In the mid-1980s, of the country's 21,637 hospital beds, about 85 percent belonged to the government health services. There was only about one hospital bed for every 3,600 people. In spite of government plans, the gap between rural and urban areas in the availability of medical facilities and personnel remained wide. During the monsoon season and other recurrent natural disasters, the already meager services for the rural population were severely disrupted.

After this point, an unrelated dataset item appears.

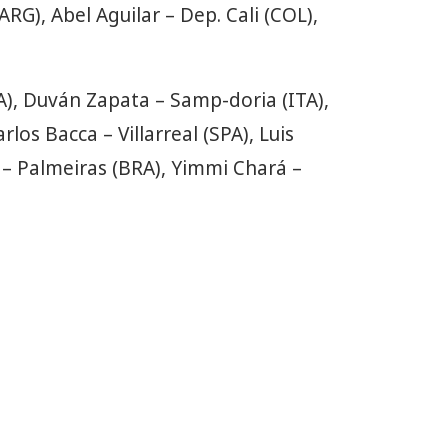
RG), Abel Aguilar – Dep. Cali (COL),
), Duván Zapata – Samp-doria (ITA),
los Bacca – Villarreal (SPA), Luis
a – Palmeiras (BRA), Yimmi Chará –
)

Medical Education and Training

In 1986 Bangladesh had about 16,000 physicians, 6,900 nurses, 5,200 midwives, and 1,580 "lady health visitors," all registered by the government. The annual output of new physicians (both graduate and postgraduate) and dentists, despite some annual fluctuations, helped improve health care in the 1978-86 period. In 1978 there were 822 graduates. A high of 1,848 was reached in 1982, but the number of graduates slumped to 985 in 1986.

Medical education and training was provided by ten medical colleges and eight postgraduate specialized medical institutes. One dental college, twenty-one nursing institutes, eight medical assistant training schools, and two paramedical institutes trained ancillary medical personnel. The quality of medical education and training was considered satisfactory by observers. The Third FiveYear Plan incorporated several measures to expand facilities for the training of specialists and for in-service training of health administrators in management skills. For example, eight fieldtraining subdistrict health complexes had been developed to impart education and training in community medicine. Schemes for improving education in indigenous systems of medicine were taken up, and their implementation was continued as the 1990s approached. The general shortage of physicians and nurses was aggravated by their emigration to the oil-rich countries of the Middle East and to the industrialized countries of the West. Immediately after independence, about 50 percent of the medical graduates sought employment abroad; this trend was later arrested, but special incentives had to be provided to keep medical professionals in the country.

Data as of September 1988


Medicinal Drugs and Drug Policy

The per capita consumption of Western drugs in Bangladesh was about US$1 per year in the late 1980s. According to a government statement in 1982, although most people had no access to lifesaving drugs, a large number of wasteful and undesirable medicinal products were manufactured and marketed mostly under commercial pressure. A national drug policy promulgated in 1982 was aimed at simplifying the range of drugs available and at improving the logistics of drug distribution at reasonable prices. The policy identified sixteen guidelines for the evaluation of medicinal products for the purpose of registration. The registration of more than 1,700 products was canceled and these were gradually withdrawn from use. Unani, ayurvedic, and other homeopathic medicines were also brought under this policy.

Under the new policy, in order to promote local enterprise, foreign companies were no longer allowed to manufacture antacid and vitamin preparations. The policy identified 150 essential drugs for therapeutic purposes. Attempts to increase local production of drugs continued, and the government provided Bangladeshi firms with generous industrial loans and other assistance. Some essential drugs were also being manufactured at government plants.

As the 1980s came to a close, Bangladeshi society had made some remarkable advances in social development, education, and health care. Severe national disasters, however, in addition to political discontent, contributed to the negation of any net advances. Ever optimistic, Bangladeshis continued their age-old struggle against the land and sought ways to accommodate the burgeoning society.